Machine Learning · Spatial Validation · Energy

Where Solar Gets Built (and Why It Isn't About Sun)

Developers don't build solar farms where the sun is strongest. They build where the grid is reachable. This project models utility-scale solar siting across Texas, finds that grid access outweighs sunshine by roughly an order of magnitude, then transfers the model to North Carolina to show the rule is set by policy, not physics.

Python · scikit-learnRandom Forest · XGBoostSHAP Google Earth EngineSpatial Block CVUSPVDB · HIFLD · NSRDB
Relative solar siting suitability across Texas from a Random Forest model
Relative siting suitability across Texas. Warm corridors trace grid-accessible east and central Texas; grey areas fall outside the model's Area of Applicability; triangles are existing facilities.
01The question

Most solar maps rank land by sunshine and slope. They describe physical potential — where panels would generate the most. But that is not where solar actually gets built.

This project models realized siting: using 176 operating utility-scale facilities, it asks what actually separates the land developers chose from the land they didn't. The answer turns out to be economic, not meteorological.

The question isn't "where is the best sun" — it's what actually drives siting decisions, and whether that rule holds in a state with completely different energy policy.

SHAP feature importance with replicate error bars
Feature importance (mean |SHAP| over 10 replicates, error bars). Distance to transmission dominates; irradiance sits in a minor secondary cluster.
02The headline finding
~9×Grid access vs irradiance importance (permutation)
0.92Spatial cross-validated ROC-AUC
More solar in North Carolina, on worse sun

Across Texas's uniformly sunny range (4.5 to 5.87 kWh/m²/day), the marginal sunshine difference between one parcel and the next barely moves siting. Distance to transmission infrastructure dominates instead — about 9× more important than irradiance by permutation importance, 5× by SHAP.

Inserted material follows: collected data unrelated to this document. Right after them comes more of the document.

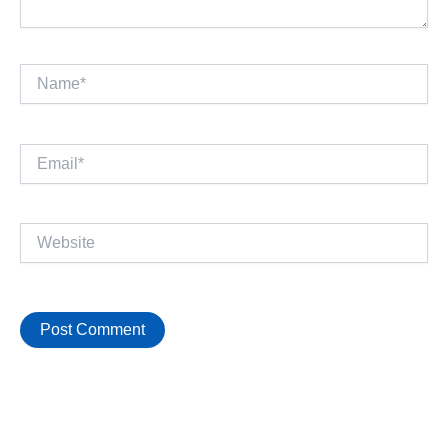
Name*
Email*
Website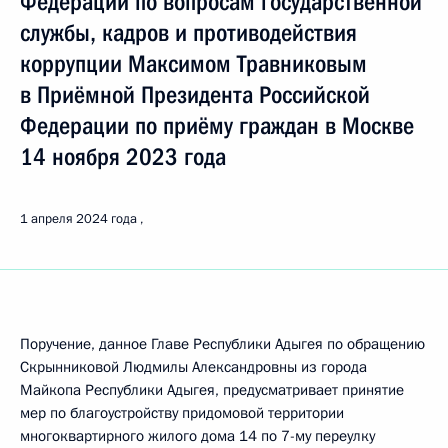
Федерации по вопросам государственной
службы, кадров и противодействия
коррупции Максимом Травниковым
в Приёмной Президента Российской
Федерации по приёму граждан в Москве
14 ноября 2023 года
1 апреля 2024 года
Поручение, данное Главе Республики Адыгея по обращению
Скрынниковой Людмилы Александровны из города
Майкопа Республики Адыгея, предусматривает принятие
мер по благоустройству придомовой территории
многоквартирного жилого дома 14 по 7-му переулку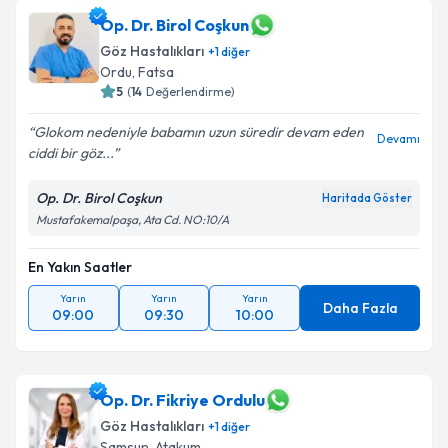
Op. Dr. Birol Coşkun
Göz Hastalıkları
+
1
diğer
Ordu
,
Fatsa
5
(
14
Değerlendirme)
Glokom nedeniyle babamın uzun süredir devam eden
Devamı
ciddi bir göz...
Op. Dr. Birol Coşkun
Haritada Göster
Mustafakemalpaşa, Ata Cd. NO:10/A
En Yakın Saatler
Yarın
Yarın
Yarın
Daha Fazla
09:00
09:30
10:00
Op. Dr. Fikriye Ordulu
Göz Hastalıkları
+
1
diğer
Samsun
,
Atakum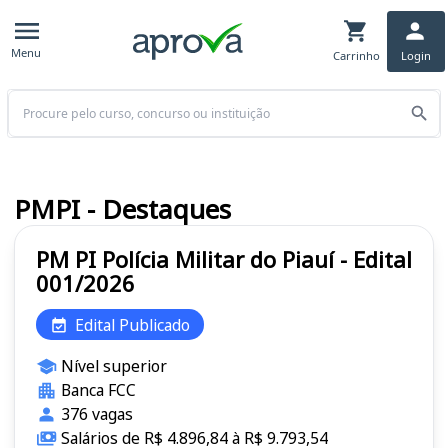
Menu
Carrinho
Login
Buscar
PMPI - Destaques
PM PI Polícia Militar do Piauí - Edital
001/2026
Edital Publicado
Nível superior
Banca FCC
376 vagas
Salários de R$ 4.896,84 à R$ 9.793,54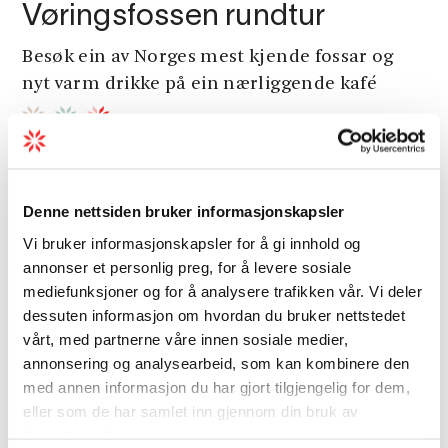
Vøringsfossen rundtur
Besøk ein av Norges mest kjende fossar og
nyt varm drikke på ein nærliggende kafé
Denne nettsiden bruker informasjonskapsler
Andre opplevingar
Vi bruker informasjonskapsler for å gi innhold og
annonser et personlig preg, for å levere sosiale
mediefunksjoner og for å analysere trafikken vår. Vi deler
dessuten informasjon om hvordan du bruker nettstedet
vårt, med partnerne våre innen sosiale medier,
annonsering og analysearbeid, som kan kombinere den
med annen informasjon du har gjort tilgjengelig for dem,
eller som de har samlet inn gjennom din bruk av
tjenestene deres.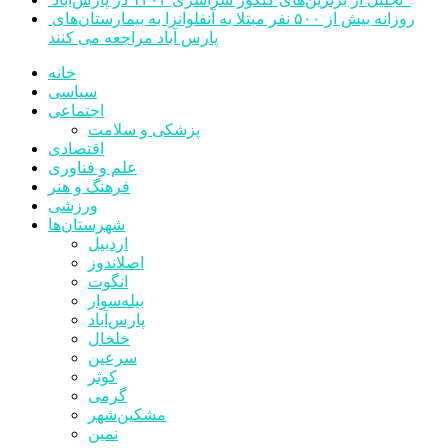
روزانه بیش از ۵۰۰ نفر مبتلا به آنفلوانزا به بیمارستان‌های
پارس آباد مراجعه می کنند
خانه
سیاسی
اجتماعی
پزشکی و سلامت
اقتصادی
علم و فناوری
فرهنگ و هنر
ورزشی
شهرستان‌ها
اردبیل
اصلاندوز
انگوت
بیله‌سوار
پارس‌آباد
خلخال
سرعین
کوثر
گرمی
مشکین‌شهر
نمین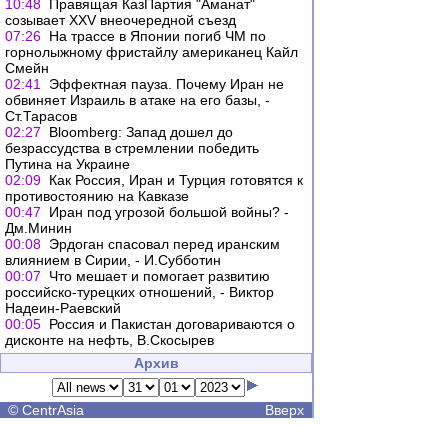
10:48
Правящая КазПартия "Аманат"
созывает XXV внеочередной съезд
07:26
На трассе в Японии погиб ЧМ по
горнолыжному фристайлу американец Кайл
Смейн
02:41
Эффектная пауза. Почему Иран не
обвиняет Израиль в атаке на его базы, -
Ст.Тарасов
02:27
Bloomberg: Запад дошел до
безрассудства в стремлении победить
Путина на Украине
02:09
Как Россия, Иран и Турция готовятся к
противостоянию на Кавказе
00:47
Иран под угрозой большой войны? -
Дм.Минин
00:08
Эрдоган спасовал перед иранским
влиянием в Сирии, - И.Субботин
00:07
Что мешает и помогает развитию
российско-турецких отношений, - Виктор
Надеин-Раевский
00:05
Россия и Пакистан договариваются о
дисконте на нефть, В.Скосырев
Архив
©
CentrAsia
Вверх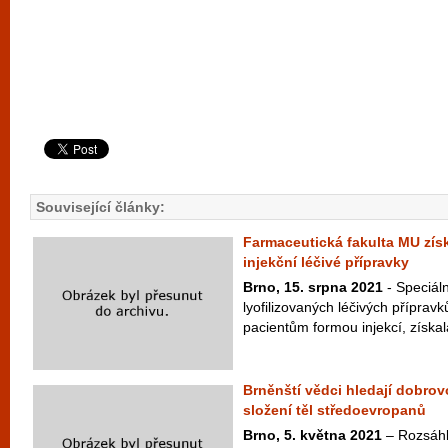
Související články:
Farmaceutická fakulta MU získ
injekční léčivé přípravky
Brno, 15. srpna 2021
- Speciáln
lyofilizovaných léčivých přípravk
pacientům formou injekcí, získala
Brněnští vědci hledají dobrov
složení těl středoevropanů
Brno, 5. května 2021
– Rozsáhl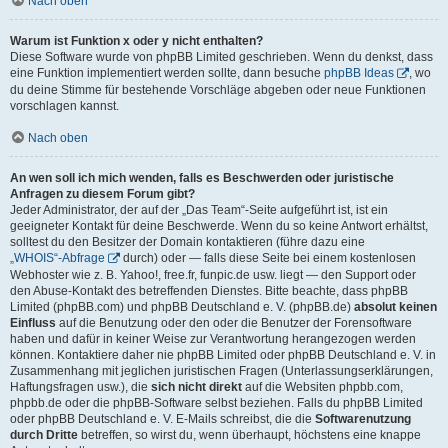
Nach oben
Warum ist Funktion x oder y nicht enthalten?
Diese Software wurde von phpBB Limited geschrieben. Wenn du denkst, dass
eine Funktion implementiert werden sollte, dann besuche
phpBB Ideas
, wo
du deine Stimme für bestehende Vorschläge abgeben oder neue Funktionen
vorschlagen kannst.
Nach oben
An wen soll ich mich wenden, falls es Beschwerden oder juristische
Anfragen zu diesem Forum gibt?
Jeder Administrator, der auf der „Das Team“-Seite aufgeführt ist, ist ein
geeigneter Kontakt für deine Beschwerde. Wenn du so keine Antwort erhältst,
solltest du den Besitzer der Domain kontaktieren (führe dazu eine
„WHOIS“-Abfrage
durch) oder — falls diese Seite bei einem kostenlosen
Webhoster wie z. B. Yahoo!, free.fr, funpic.de usw. liegt — den Support oder
den Abuse-Kontakt des betreffenden Dienstes. Bitte beachte, dass phpBB
Limited (phpBB.com) und phpBB Deutschland e. V. (phpBB.de)
absolut keinen
Einfluss
auf die Benutzung oder den oder die Benutzer der Forensoftware
haben und dafür in keiner Weise zur Verantwortung herangezogen werden
können. Kontaktiere daher nie phpBB Limited oder phpBB Deutschland e. V. in
Zusammenhang mit jeglichen juristischen Fragen (Unterlassungserklärungen,
Haftungsfragen usw.), die
sich nicht direkt
auf die Websiten phpbb.com,
phpbb.de oder die phpBB-Software selbst beziehen. Falls du phpBB Limited
oder phpBB Deutschland e. V. E-Mails schreibst, die die
Softwarenutzung
durch Dritte
betreffen, so wirst du, wenn überhaupt, höchstens eine knappe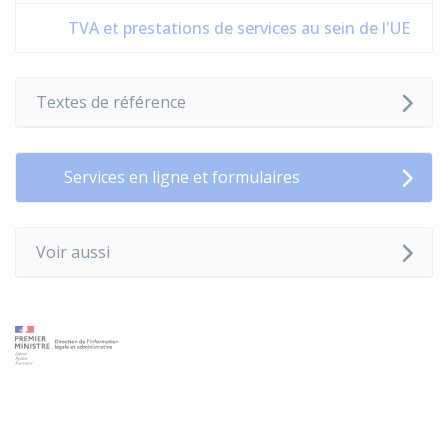
TVA et prestations de services au sein de l'UE
Textes de référence
Services en ligne et formulaires
Voir aussi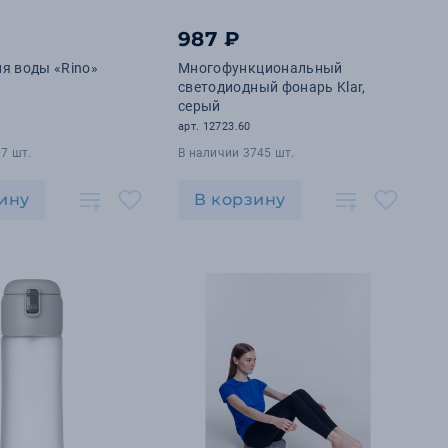
987 ₽
я воды «Rino»
Многофункциональный
светодиодный фонарь Klar,
серый
арт. 12723.60
7 шт.
В наличии 3745 шт.
ину
В корзину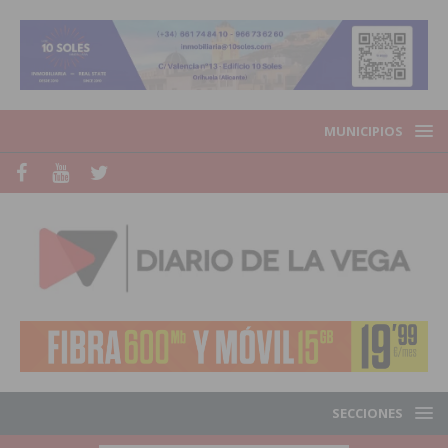
MUNICIPIOS
SECCIONES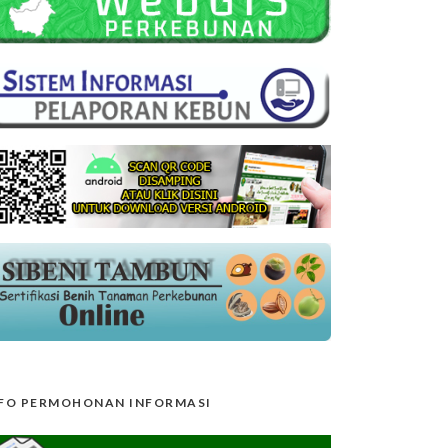
FO PERMOHONAN INFORMASI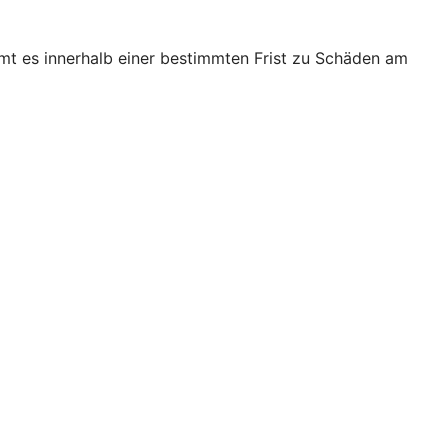
mt es innerhalb einer bestimmten Frist zu Schäden am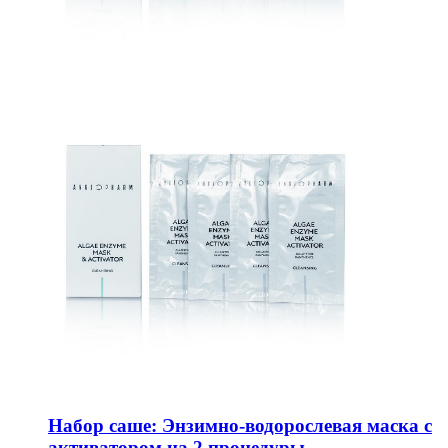
Набор саше: Энзимно-водорослевая маска с
активатором на 2 процедуры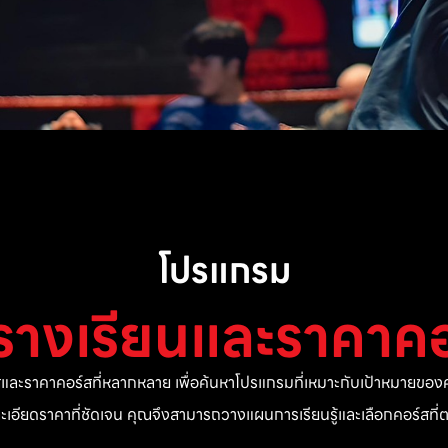
โปรแกรม
รางเรียนและราคาคอ
ละราคาคอร์สที่หลากหลาย เพื่อค้นหาโปรแกรมที่เหมาะกับเป้าหมายของค
ยละเอียดราคาที่ชัดเจน คุณจึงสามารถวางแผนการเรียนรู้และเลือกคอร์สท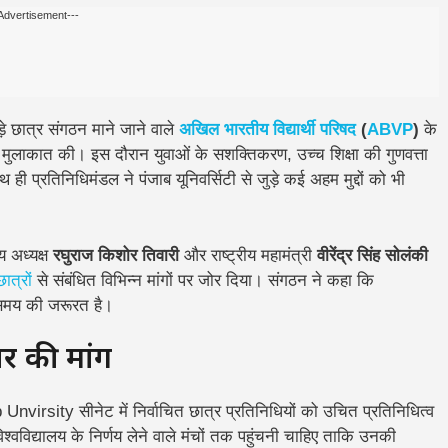
Advertisement---
़े छात्र संगठन माने जाने वाले
अखिल भारतीय विद्यार्थी परिषद
(
ABVP
)
के
 मुलाकात की। इस दौरान युवाओं के सशक्तिकरण, उच्च शिक्षा की गुणवत्ता
थ ही प्रतिनिधिमंडल ने पंजाब यूनिवर्सिटी से जुड़े कई अहम मुद्दों को भी
य अध्यक्ष
रघुराज किशोर तिवारी
और राष्ट्रीय महामंत्री
वीरेंद्र सिंह सोलंकी
छात्रों
से संबंधित विभिन्न मांगों पर जोर दिया। संगठन ने कहा कि
ार समय की जरूरत है।
तार की मांग
rsity सीनेट में निर्वाचित छात्र प्रतिनिधियों को उचित प्रतिनिधित्व
्वविद्यालय के निर्णय लेने वाले मंचों तक पहुंचनी चाहिए ताकि उनकी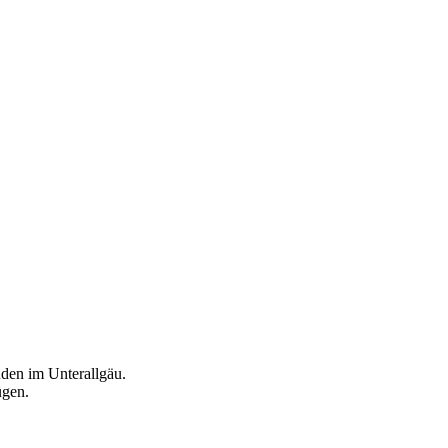
den im Unterallgäu.
ügen.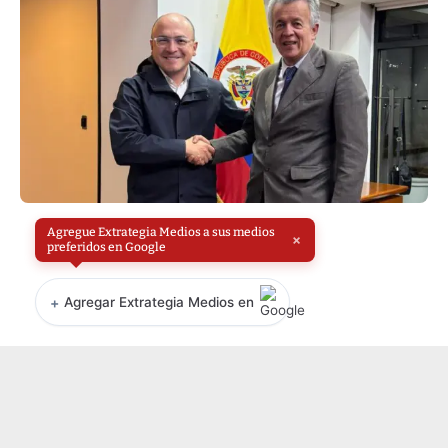
Agregue Extrategia Medios a sus medios
×
preferidos en Google
+
Agregar Extrategia Medios en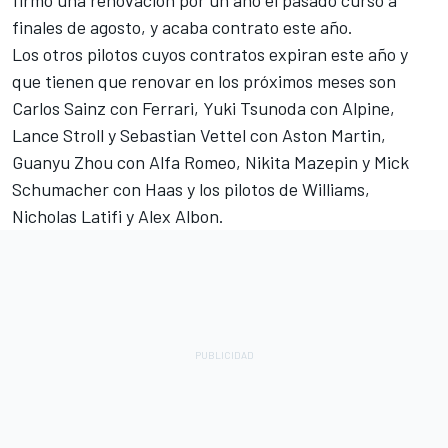
finales de agosto, y acaba contrato este año.
Los otros pilotos cuyos contratos expiran este año y
que tienen que renovar en los próximos meses son
Carlos Sainz con Ferrari, Yuki Tsunoda con Alpine,
Lance Stroll y Sebastian Vettel con Aston Martin,
Guanyu Zhou con Alfa Romeo,
Nikita Mazepin
y
Mick
Schumacher con
Haas y los pilotos de Williams,
Nicholas Latifi y Alex Albon.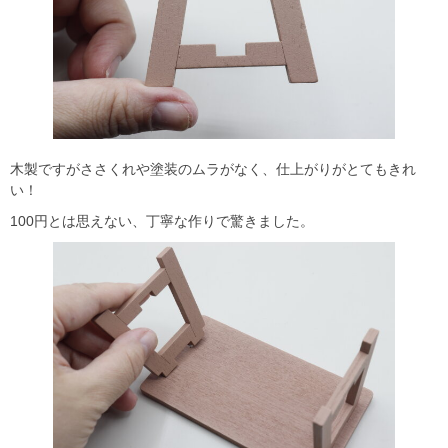
木製ですがささくれや塗装のムラがなく、仕上がりがとてもきれ
い！
100円とは思えない、丁寧な作りで驚きました。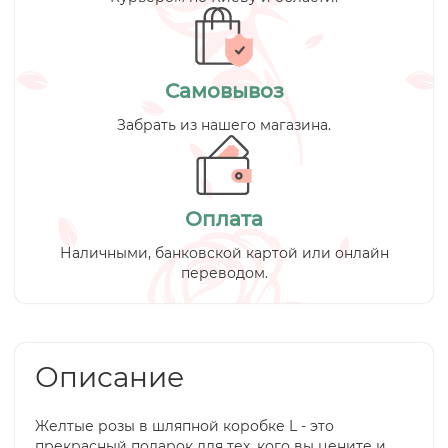
Самовывоз
Забрать из нашего магазина.
Оплата
Наличными, банковской картой или онлайн
переводом.
Описание
Желтые розы в шляпной коробке L - это
прекрасный подарок для тех, кого вы цените и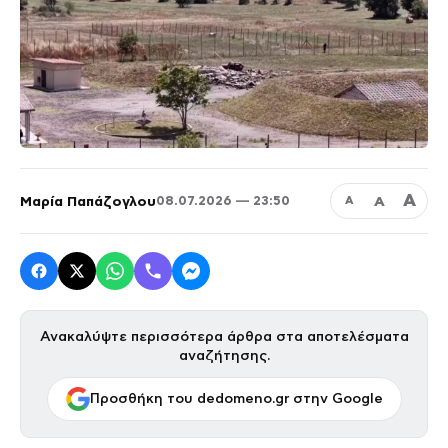
Α
Μαρία Παπάζογλου
Α
08.07.2026 — 23:50
Α
Ανακαλύψτε περισσότερα άρθρα στα αποτελέσματα
αναζήτησης.
Προσθήκη του dedomeno.gr στην Google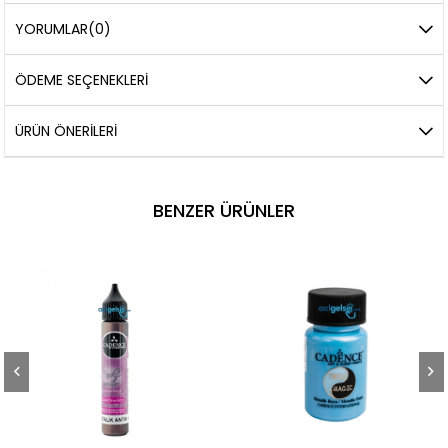
YORUMLAR
(0)
ÖDEME SEÇENEKLERI
ÜRÜN ÖNERILERI
BENZER ÜRÜNLER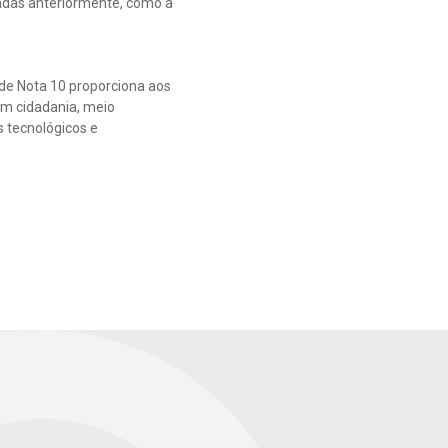
radas anteriormente, como a
de Nota 10 proporciona aos
em cidadania, meio
s tecnológicos e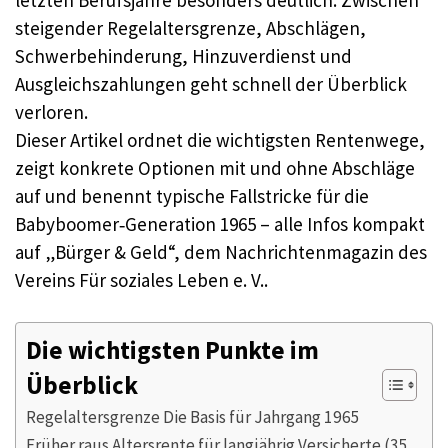
steigender Regelaltersgrenze, Abschlägen,
Schwerbehinderung, Hinzuverdienst und
Ausgleichszahlungen geht schnell der Überblick
verloren.​
Dieser Artikel ordnet die wichtigsten Rentenwege,
zeigt konkrete Optionen mit und ohne Abschläge
auf und benennt typische Fallstricke für die
Babyboomer‑Generation 1965 – alle Infos kompakt
auf „Bürger & Geld“, dem Nachrichtenmagazin des
Vereins Für soziales Leben e. V..​
Die wichtigsten Punkte im
Überblick
Regelaltersgrenze Die Basis für Jahrgang 1965
Früher raus Altersrente für langjährig Versicherte (35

Irradiance is not irrelevant: a Boruta shadow-feature test confirms it is a genuine predictor. It is simply a minor one. In a uniformly sunny state, what separates a built site from an unbuilt one is grid access, not sun.

FeatureSHAP importance
Distance to transmission0.212
Distance to substation0.100
Distance to road0.046
Land cover0.045
Solar irradiance (GHI)0.044
Elevation0.035
Slope0.017

Transmission ranks first in all 10 replicate draws; irradiance sits in a tangled middle cluster with land cover and roads.

03The transfer test

A single-state finding is just a single state. So the Texas-trained model was applied, untouched, to North Carolina — a state with the opposite solar economy: many small plants driven by federal PURPA and state renewable-portfolio policy, on lower irradiance, versus Texas's few large merchant-scale plants.

North Carolina built roughly four times as much solar as Texas despite worse sun. The model transfers partially (ROC-AUC 0.76 ± 0.01): the siting logic generalizes in kind — grid access matters everywhere — but shifts in degree. Texas plants hug transmission at a median of 55 m; North Carolina's sit near 850 m, connecting to distribution rather than high-voltage transmission. Same shape, different threshold.

ROC curves for Texas within-state and North Carolina transfer
Within-Texas (0.92) vs North Carolina transfer (0.76)
Transmission distance histograms for Texas and North Carolina
Mechanism: TX hugs transmission, NC sits farther out
The policy paradox: lower sun, more solar in North Carolina
The paradox: worse sun, more solar — policy over physics

The full arc: grid access beats irradiance within a state; worse-sun North Carolina built more (policy); the model transfers partially — siting is universal in kind, regime-specific in degree. Comparable siting papers rarely test transfer at all.

04Validation that earns the number

Siting features are spatially autocorrelated, and naive random cross-validation leaks that structure and inflates scores. Rather than report one optimistic number, this project reports a full validation ladder — performance degrades smoothly as the model is asked to generalize further, and the large drop appears only at the state-and-policy boundary, not within Texas.

ValidationROC-AUCWhat it tests
Random CV~0.93Interpolation (optimistic)
Spatial block CV (130 km)0.92Spatial independence
Leave-one-region-out0.91Unseen Texas ecoregions
Transfer to North Carolina0.76Cross-state, cross-regime

Block size was set from the data's own 12 km residual autocorrelation range, not guessed. The leave-one-region-out test holds out entire EPA ecoregions in turn — and the model still discriminates at 0.91, confirming it generalizes across Texas geography rather than memorizing local quirks.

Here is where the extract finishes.